Fosse: I don’t know exactly if I’m a post modernist. But, Derrida was obviously an early influence on me. In fact, I read him extensively and influenced by Derrida’s theory of writing I submitted my master’s thesis about the theory of the novel.
Ahsanuzzaman: If you are asked to pick out two authors, whom will you go for?
Fosse: One is my compatriot, who is, though little known to the world outside, Olav H Hague. He, in one sense, inspired my collection of poems, Angel with Water in His Eyes, published in 1986. The other is one of the heavyweights of world literature, Samuel Beckett.
Ahsanuzzaman: Let me bring back the Ibsen issue here again. What about a comparison of the two?
Fosse: Beckett is my favourite writer. However, I feel that Ibsen is a greater playwright than Beckett. But, as you know, one can be your favourite even when he is not the greatest.
Ahsanuzzaman: You are a celebrity. How do you feel being a celebrity?
Fosse: To be honest with you, I have had enough of it. Sometimes I feel I don’t need it any more. The mere thought of being a celebrity tires me these days.
Ahsanuzzaman: Once you wrote, “But who am I then, who is supposed to be Jon Fosse?” It is one of the questions that disturbs every creative individual at a certain phase in his career. The answer to the question is, of course, difficult to get by. You have been on the lookout for it all these years.

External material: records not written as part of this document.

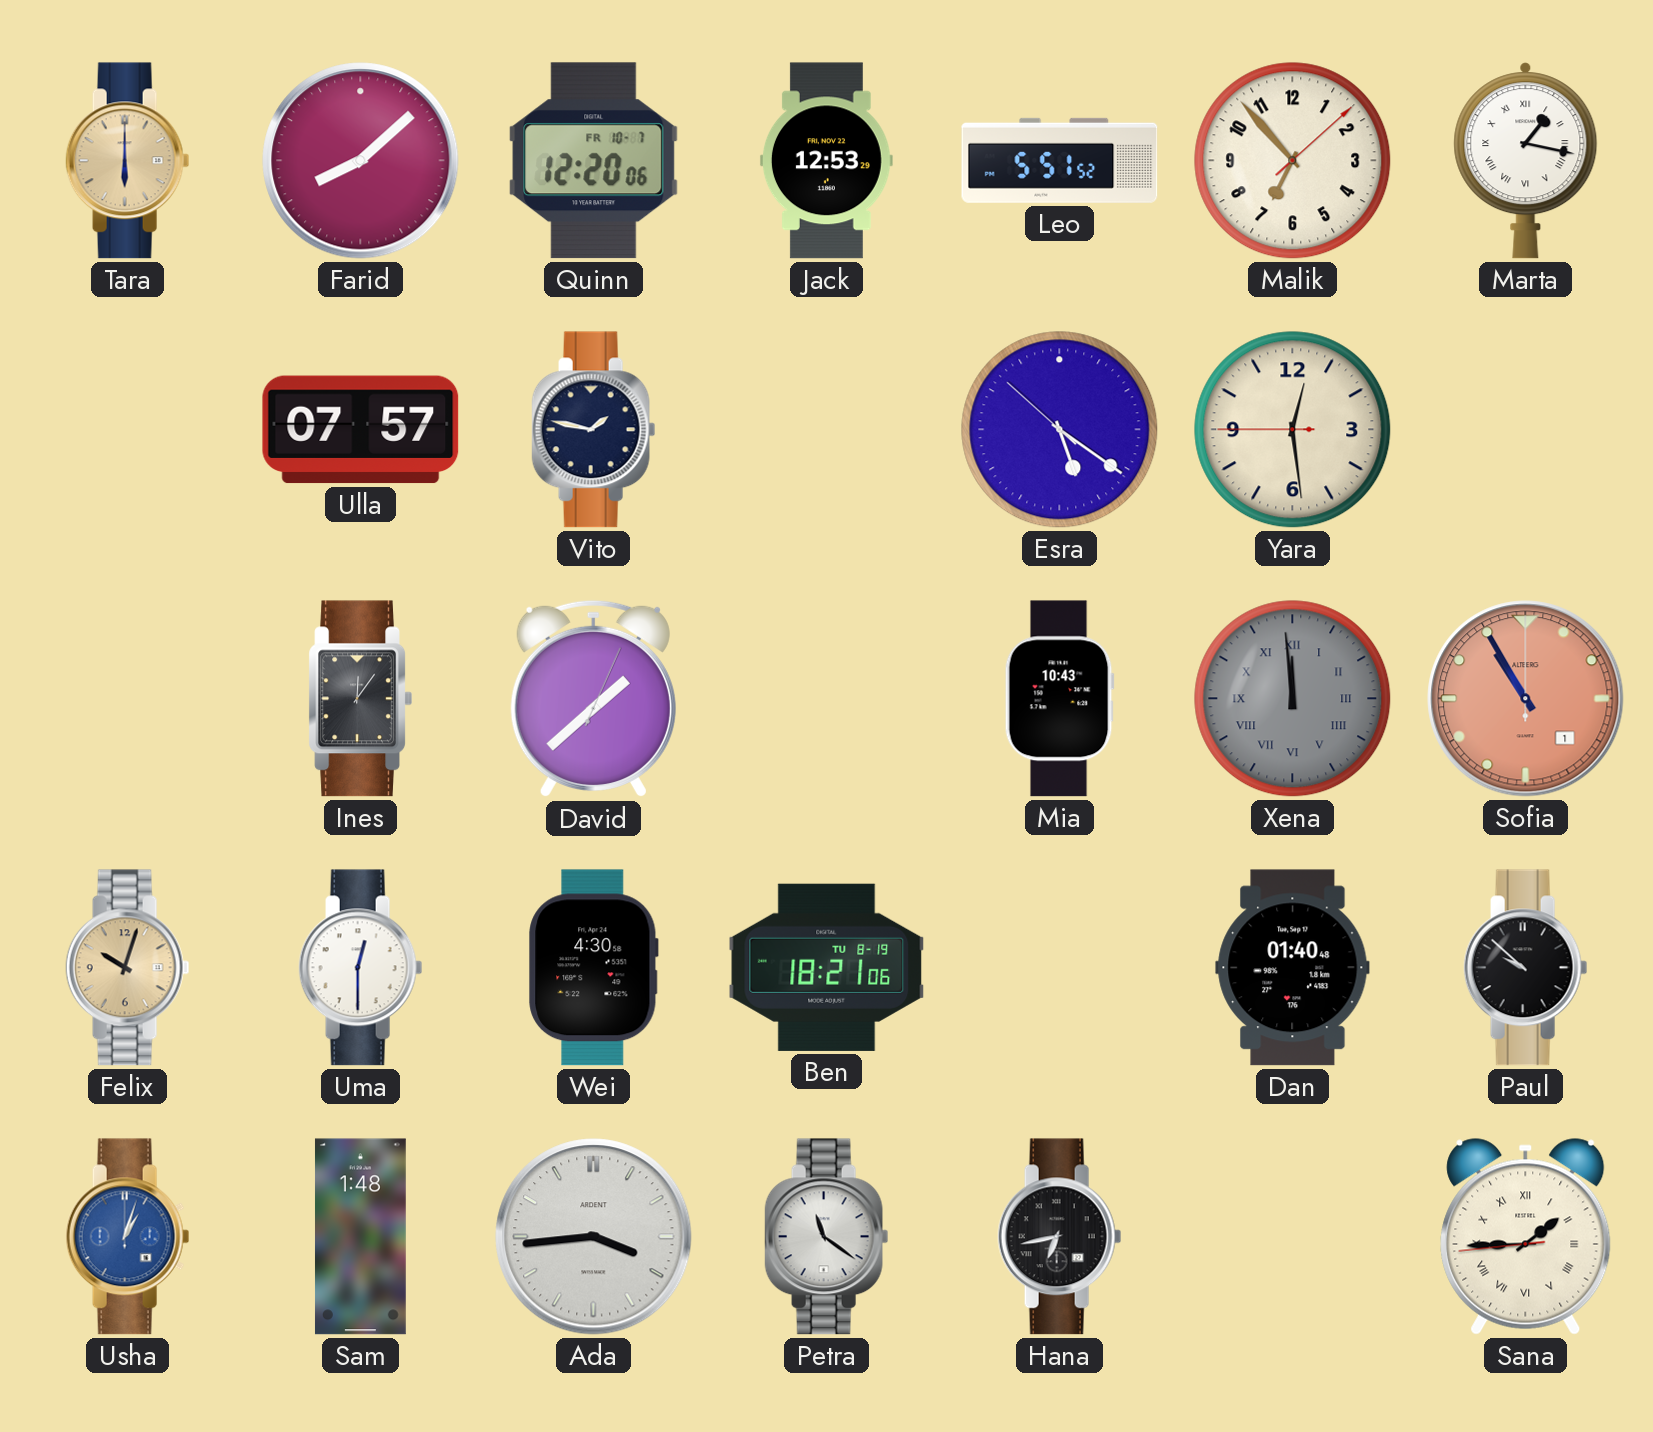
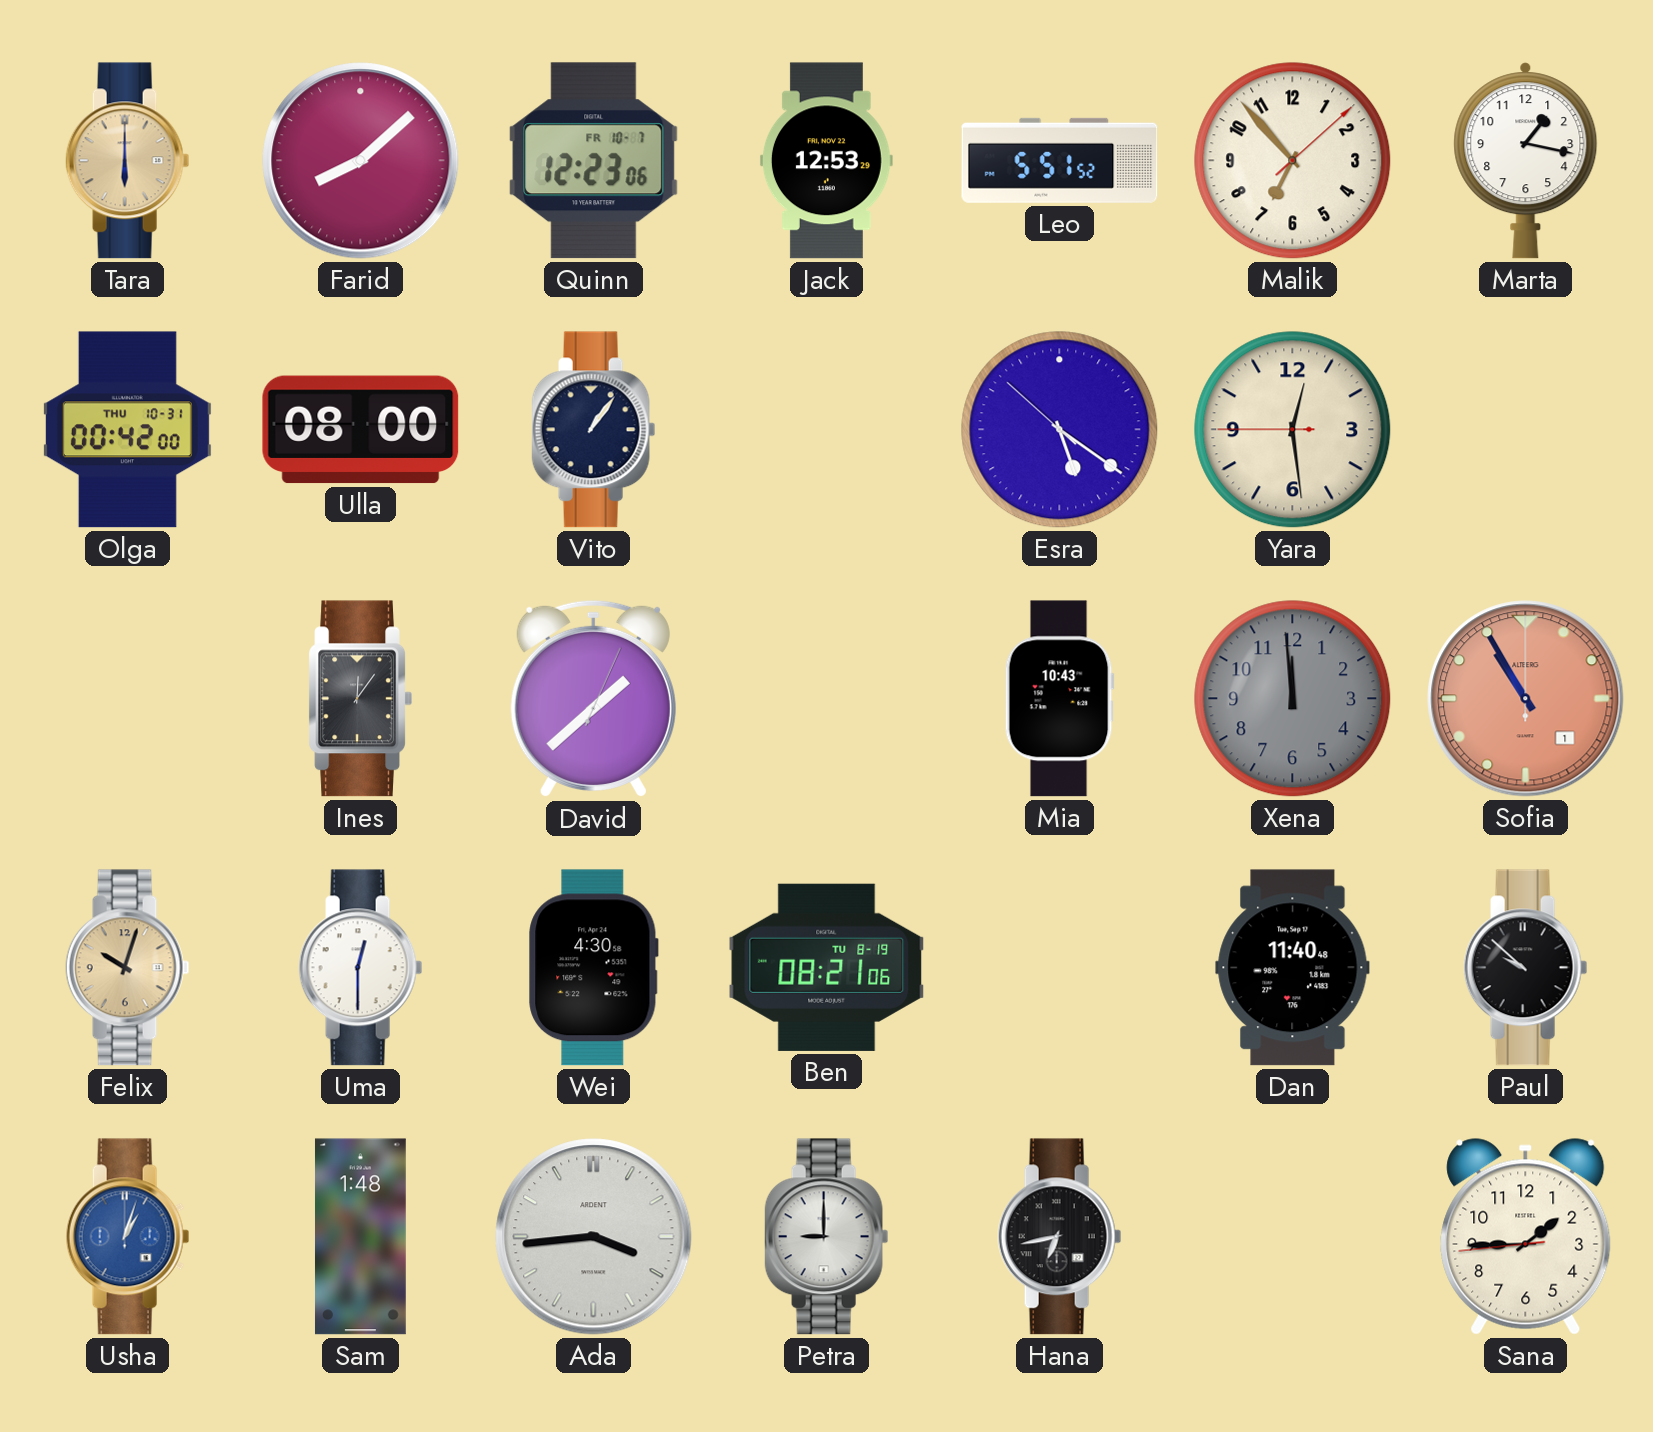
Quinn: 12:20 -> 12:23
Marta numerals: Roman -> Arabic
Olga: none -> 00:42
Ulla: 07:57 -> 08:00
Vito: 1:47 -> 1:06
Xena numerals: Roman -> Arabic
Ben: 18:21 -> 08:21
Dan: 01:40 -> 11:40
Petra: 11:21 -> 9:00
Sana numerals: Roman -> Arabic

How do you feel about it?
Fosse: Yes, it’s a question related to my existence as a writer. I don’t have an answer as yet.
Ahsanuzzaman: What are you writing now?
Fosse: Well, of late I’ve finished two plays. I am working on a translation of Sophocles’s Oedipus Rex. The Trilogy—King Oedipus, Oedipus at Colonus and Antigone—in my version will turn into one play. The play will be my interpretation of Oedipus, and not Sophocles’s Oedipus though there will not be any deviation from the source.
Ahsanuzzaman: I wonder if you are aware of Bangla literature or theatre in Bangladesh. If I could bring up, Nobel Laureate Rabindranath Tagore mentioned Ibsen nearly one hundred years back and Ibsen’s influence is quite evident in his female portrayals. And apart from Ibsen, in our theatre we have had plays by Shakespeare, Chekov, Brecht, Muller and Moliere, among others.
Fosse: I know about your rich tradition and heritage. But let me confess, I haven’t read Bangla literature, not even Tagore if reading implies understanding of the subject. I didn’t know Tagore’s mention of Ibsen in his works either. And to tell you frankly, I don’t know anything about your theatre. But, I feel I ought to give your literature and drama the attention they duly deserve.
Ahsanuzzaman: I’ve been reading your plays with a view to translating them into my language. In fact your literary agent in Stockholm sent to me the English translations of some of your plays. I’m hoping to complete the translations of Someone is Going to Come and The Man with a Guitar soon. It looks like a real possibility that in the near future Fosse will be performed in Bangladesh.
Fosse: That will be wonderful. I’m looking forward to it. Meanwhile, good luck with your work of translation.
Ahsanuzzaman: Thank you so much for giving me your time.
Fosse: Thank you too. I hope we will be in touch.